◆ **Assignment**
Go through the lines below, tally those that include the word "calderas", and give only the tally.

*** Data for processing Section Begins ***

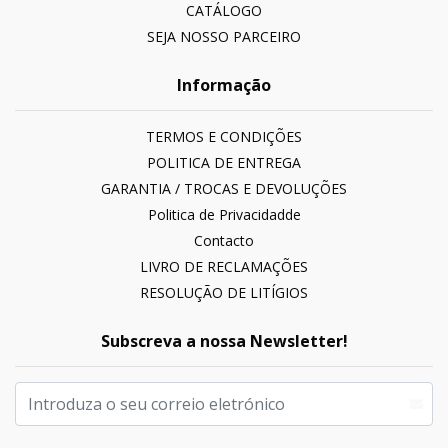
CATÁLOGO
SEJA NOSSO PARCEIRO
Informação
TERMOS E CONDIÇÕES
POLITICA DE ENTREGA
GARANTIA / TROCAS E DEVOLUÇÕES
Politica de Privacidadde
Contacto
LIVRO DE RECLAMAÇÕES
RESOLUÇÃO DE LITÍGIOS
Subscreva a nossa Newsletter!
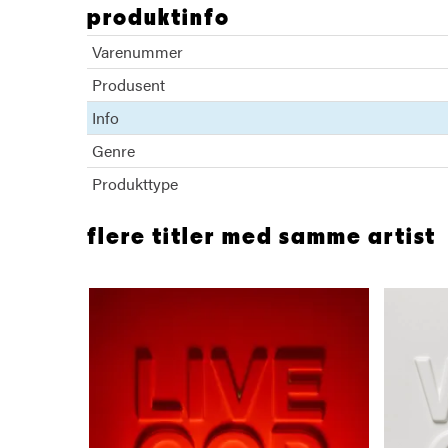
produktinfo
Varenummer
Produsent
Info
Genre
Produkttype
flere titler med samme artist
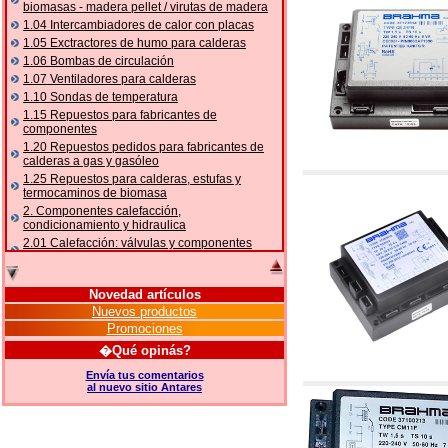
biomasas - madera pellet / virutas de madera
1.04 Intercambiadores de calor con placas
1.05 Exctractores de humo para calderas
1.06 Bombas de circulación
1.07 Ventiladores para calderas
1.10 Sondas de temperatura
1.15 Repuestos para fabricantes de
componentes
1.20 Repuestos pedidos para fabricantes de
calderas a gas y gasóleo
1.25 Repuestos para calderas, estufas y
termocaminos de biomasa
2. Componentes calefacción,
condicionamiento y hidraulica
2.01 Calefacción: válvulas y componentes
relacionados y complementarios
2.05 BOMBAS DE CALOR: válvulas y
accesorios
Novedad artículos
2.10 Termorregulación instalaciones
Nuevos productos
2.15 Acondicionamiento: válvulas y
Promociones
componentes relacionados y complementarios
�Qué opinás?
2.16 Gas: componentes para tubería,
relacionados y complementarios
Envía tus comentarios
al nuevo sitio Antares
2.17 Gasóleo: componentes para tubería,
relacionados y complementarios
2.18 Solar: tubería, válvulas, relacionados y
complementarios para instalacione solares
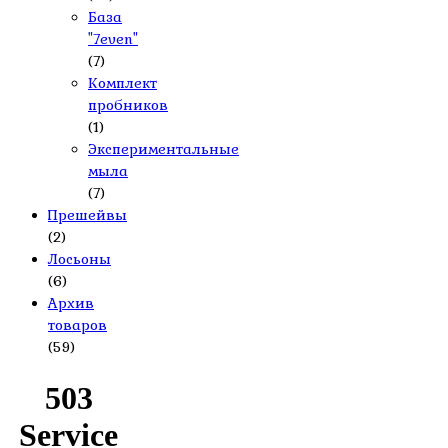
База
"7even"
(7)
Комплект
пробников
(1)
Экспериментальные
мыла
(7)
Прешейвы
(2)
Лосьоны
(6)
Архив
товаров
(59)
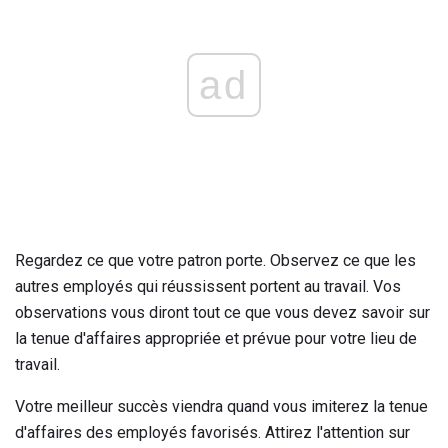
ad
Regardez ce que votre patron porte. Observez ce que les
autres employés qui réussissent portent au travail. Vos
observations vous diront tout ce que vous devez savoir sur
la tenue d'affaires appropriée et prévue pour votre lieu de
travail.
Votre meilleur succès viendra quand vous imiterez la tenue
d'affaires des employés favorisés. Attirez l'attention sur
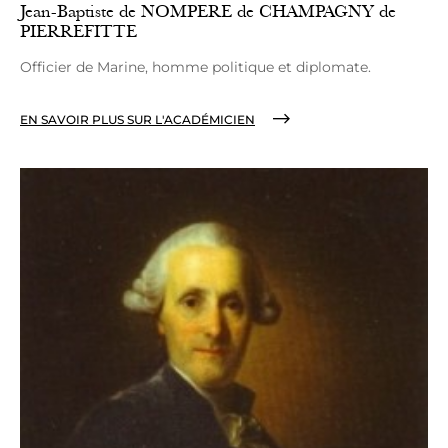
Jean-Baptiste de NOMPERE de CHAMPAGNY de
PIERREFITTE
Officier de Marine, homme politique et diplomate.
EN SAVOIR PLUS SUR L'ACADÉMICIEN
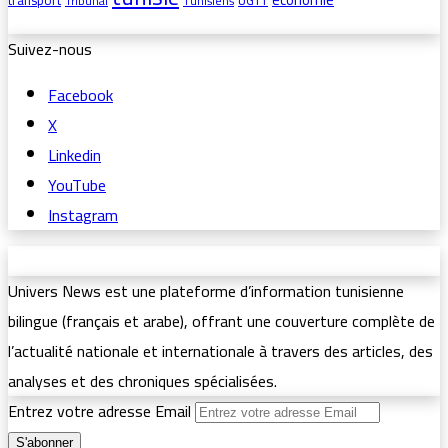
transport
UGTT
Tribunal
Tunisiens
Suivez-nous
Facebook
X
Linkedin
YouTube
Instagram
Univers News est une plateforme d’information tunisienne
bilingue (français et arabe), offrant une couverture complète de
l’actualité nationale et internationale à travers des articles, des
analyses et des chroniques spécialisées.
Entrez votre adresse Email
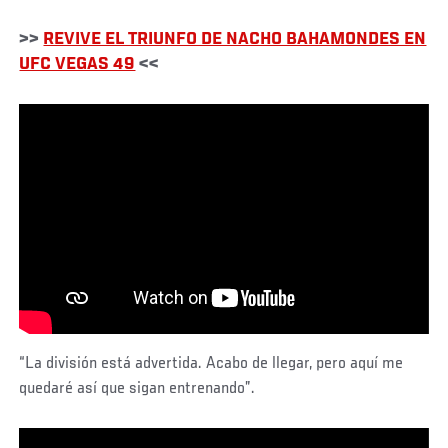
>>
REVIVE EL TRIUNFO DE NACHO BAHAMONDES EN
UFC VEGAS 49
<<
“La división está advertida. Acabo de llegar, pero aquí me
quedaré así que sigan entrenando”.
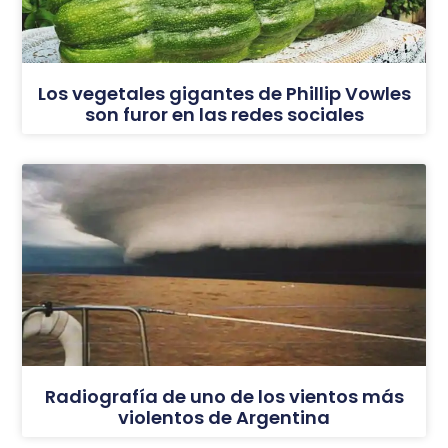
Los vegetales gigantes de Phillip Vowles
son furor en las redes sociales
Radiografía de uno de los vientos más
violentos de Argentina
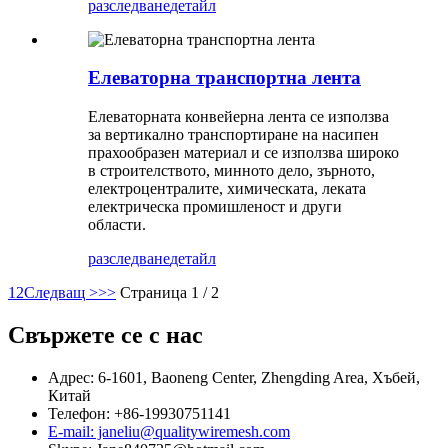
разследване
детайл
Елеваторна транспортна лента
Елеваторната конвейерна лента се използва
за вертикално транспортиране на насипен
прахообразен материал и се използва широко
в строителството, минното дело, зърното,
електроцентралите, химическата, леката
електрическа промишленост и други
области.
разследване
детайл
1
2
Следващ >
>>
Страница 1 / 2
Свържете се с нас
Адрес: 6-1601, Baoneng Center, Zhengding Area, Хъбей,
Китай
Телефон: +86-19930751141
E-mail: janeliu@qualitywiremesh.com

*** Data for processing Section Ends ***

◆ **Solution to this exercise**
4